È qui che la questione si complica. In alcune regioni funzionano e si può contare su percorsi di cura e di reinserimento sociale, in altre funzionano male. Dobbiamo tenere alta la guardia perché dopo la chiusura degli OPG alcune persone verranno dimesse, altre, per via di quella pericolosità sociale di cui si parlava, hanno un destino ad oggi, e finché non cambia il quadro normativo, ancora incerto.
Ha parlato di “pericolosità sociale”, per quello che riguarda gli OPG l’intero sistema detentivo si basa sull'assunto di base che il soggetto considerato “malato mentale” sia “socialmente pericoloso”. Ci spieghi secondo lei il significato di questa definizione e i suoi limiti, se ce ne sono.

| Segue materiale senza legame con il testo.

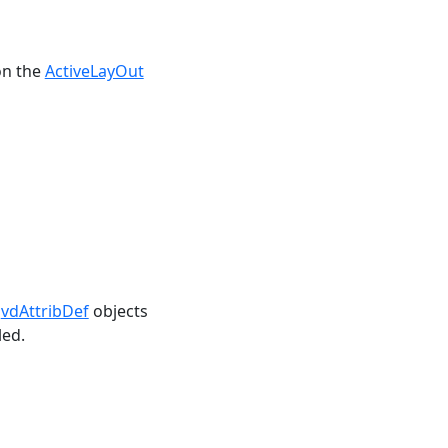
on the
ActiveLayOut
,
vdAttribDef
objects
led.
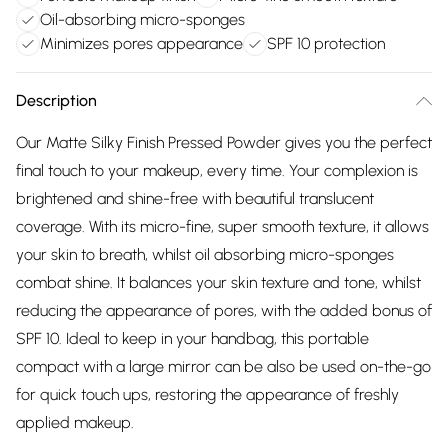
Oil-absorbing micro-sponges
Minimizes pores appearance
SPF 10 protection
Description
Our Matte Silky Finish Pressed Powder gives you the perfect
final touch to your makeup, every time. Your complexion is
brightened and shine-free with beautiful translucent
coverage. With its micro-fine, super smooth texture, it allows
your skin to breath, whilst oil absorbing micro-sponges
combat shine. It balances your skin texture and tone, whilst
reducing the appearance of pores, with the added bonus of
SPF 10. Ideal to keep in your handbag, this portable
compact with a large mirror can be also be used on-the-go
for quick touch ups, restoring the appearance of freshly
applied makeup.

Il concetto di pericolosità sociale giustifica la chiusura di una persona ritenuta un pericolo per sé e per gli altri in una struttura che è sostanzialmente penitenziaria. Attualmente se un magistrato, sulla base di una perizia psichiatrica, dichiara una persona socialmente pericolosa la chiude negli OPG a tempo indeterminato. Questo è il meccanismo che vorremmo rompere, un primo risultato ottenuto è proprio quello che prevede un limite di tempo a questo internamento. Occorre fare di più però, non togliere la responsabilità a chi ha commesso un reato, arrivare ad una condanna e comminare una pena che preveda anche una cura, come si cura, ad esempio, pur mandandolo eventualmente anche in carcere, un cardiopatico che potenzialmente ha commesso un reato.
E se allora le strutture psichiatriche, detentive e non, spesso svolgono la funzione di “correzione” piuttosto che di cura, non sarebbe utile valutare progetti di sensibilizzazione, di prevenzione e servizi più adeguati per trattare queste criticità?
Certamente, se prima il soggetto veniva in qualche modo quasi cancellato perché confinato in questi luoghi, ora deve necessariamente rientrare in un circuito, e ogni percorso deve essere individuale. È fondamentale restituire la soggettività alle persone e per far questo occorre la collaborazione di servizi psichiatrici territoriali.
Ci sono già però le prime polemiche sulla chiusura degli OPG perché si teme che con la nuova legge molti internati pericolosi possano uscire…
Non si possono tenere tutti rinchiusi perché c’è il rischio che uno commetta un reato. Quando Basaglia chiuse i manicomi accadde un episodio per il quale venne duramente attaccato, fece uscire un internato e quello poco dopo uccise la moglie. Restò memorabile ciò che Basaglia disse dopo: “non possiamo mica mettere in galera tutti i mariti gelosi”.
In una società che ragiona ancora troppo per compartimenti stagni come sul binomio sano-malato e che emargina il concetto di ”anormalità”, crede che una rivoluzione culturale possa essere un ulteriore fattore terapeutico a questo punto?
La malattia mentale è un cosa che ci riguarda tutti, ognuno di noi è un soggetto potenzialmente a rischio, occorrerebbe quindi rapportarsi a questa realtà sforzandosi di cambiare prospettiva, accettandone la complessità, e in questo gioca un forte ruolo l’atteggiamento della società e anche un approccio diverso da parte di una certa psichiatria che troppo spesso corre il rischio di vedere la malattia e non il malato.
Come disse Basaglia “visto da
Come disse Basaglia “visto da vicino, nessuno è normale”.
E allora, sforziamoci a guardare meglio, per vedere la stra-ordinarietà.